Appendix: U.S. Preventive Services Task Force
Update of the 2004 U.S. Preventive Services Task Force statement about screening for syphilis in pregnancy.
The U.S. Preventive Services Task Force did a targeted literature search for evidence on the benefits of screening, the harms of screening, and the harms of treatment of syphilis with penicillin during pregnancy.
Screen all pregnant women for syphilis infection. (Grade A recommendation.)
The U.S. Preventive Services Task Force (USPSTF) makes recommendations about preventive care services for patients without recognized signs or symptoms of the target condition.
It bases its recommendations on a systematic review of the evidence of the benefits and harms and an assessment of the net benefit of the service.
The USPSTF recognizes that clinical or policy decisions involve more considerations than this body of evidence alone.
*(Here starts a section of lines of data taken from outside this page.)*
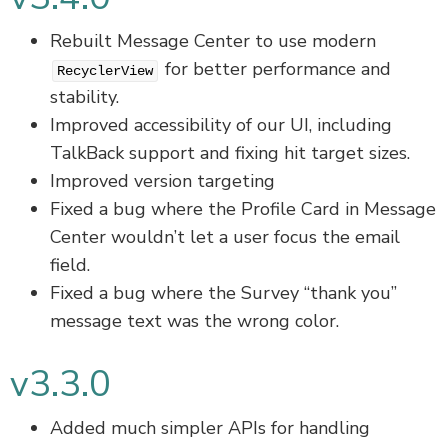
Rebuilt Message Center to use modern
for better performance and
RecyclerView
stability.
Improved accessibility of our UI, including
TalkBack support and fixing hit target sizes.
Improved version targeting
Fixed a bug where the Profile Card in Message
Center wouldn’t let a user focus the email
field.
Fixed a bug where the Survey “thank you”
message text was the wrong color.
v3.3.0
Added much simpler APIs for handling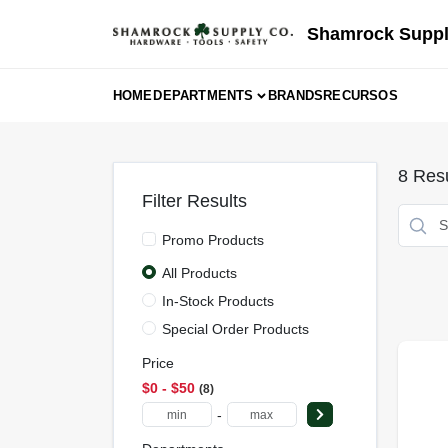
Skip
to
Shamrock Suppl
content
HOME
DEPARTMENTS
BRANDS
RECURSOS
8
Resu
Filter Results
Promo Products
All Products
In-Stock Products
Special Order Products
Price
$0 - $50
8
-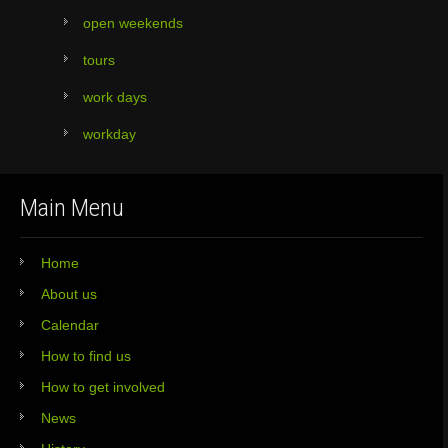
open weekends
tours
work days
workday
Main Menu
Home
About us
Calendar
How to find us
How to get involved
News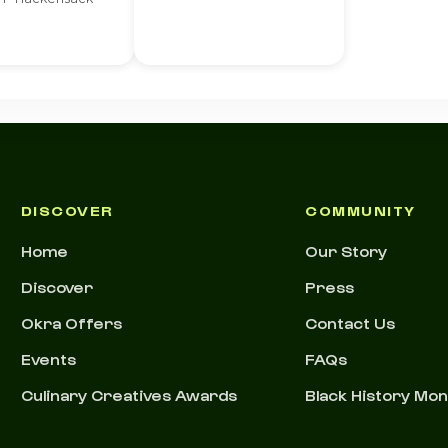
DISCOVER
COMMUNITY
Home
Our Story
Discover
Press
Okra Offers
Contact Us
Events
FAQs
Culinary Creatives Awards
Black History Mo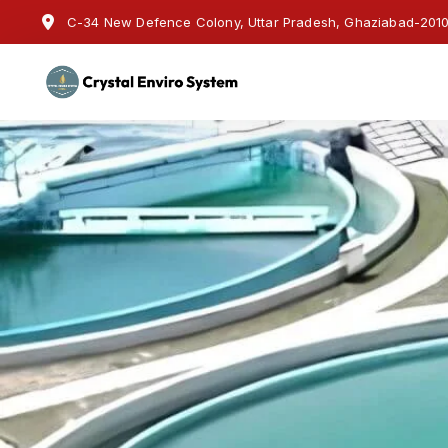
C-34 New Defence Colony, Uttar Pradesh, Ghaziabad-20100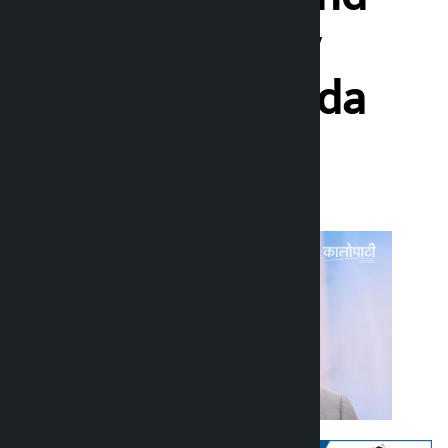
farmer-friendly
policy: Prachanda
Kalopati
Monday June 29, 2026 10:43 am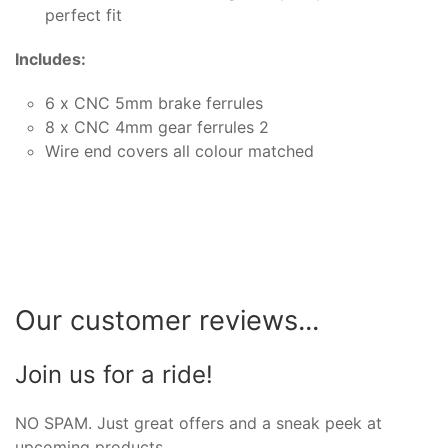
perfect fit
Includes:
6 x CNC 5mm brake ferrules
8 x CNC 4mm gear ferrules 2
Wire end covers all colour matched
Our customer reviews...
Join us for a ride!
NO SPAM. Just great offers and a sneak peek at
upcoming products.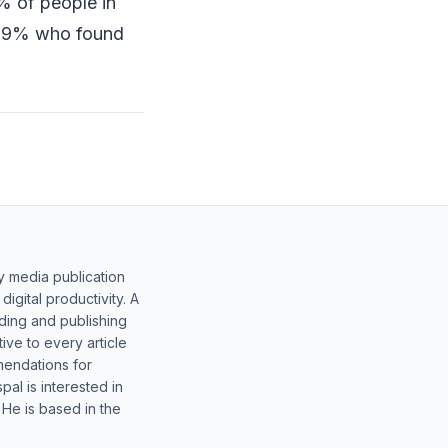
% of people in
ly 9% who found
y media publication
gital productivity. A
lding and publishing
ive to every article
mendations for
al is interested in
 He is based in the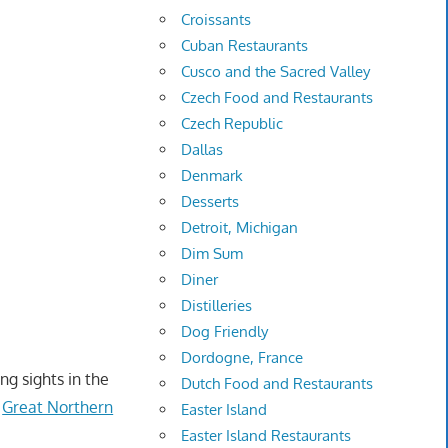
Croissants
Cuban Restaurants
Cusco and the Sacred Valley
Czech Food and Restaurants
Czech Republic
Dallas
Denmark
Desserts
Detroit, Michigan
Dim Sum
Diner
Distilleries
Dog Friendly
Dordogne, France
ng sights in the
Dutch Food and Restaurants
e
Great Northern
Easter Island
Easter Island Restaurants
Clinicians and policymakers should understand the evidence but individualize decision making to the specific patient or situation.
The USPSTF recommends that clinicians screen all pregnant women for syphilis infection. This is a grade A recommendation.
See the Figure for a summary of the recommendation and suggestions for clinical practice.
USPSTF = U.S. Preventive Services Task Force.
Table 1 describes the USPSTF grades, and Table 2 describes the USPSTF classification of levels of certainty about net benefit. Both are also available at http://www.annals.org.
Untreated syphilis during pregnancy is associated with stillbirth, neonatal death, bone deformities, and neurologic impairment.
There is adequate evidence that screening tests can accurately detect syphilis infection.
The USPSTF found convincing observational evidence that the universal screening of pregnant women decreases the proportion of infants with clinical manifestations of syphilis infection.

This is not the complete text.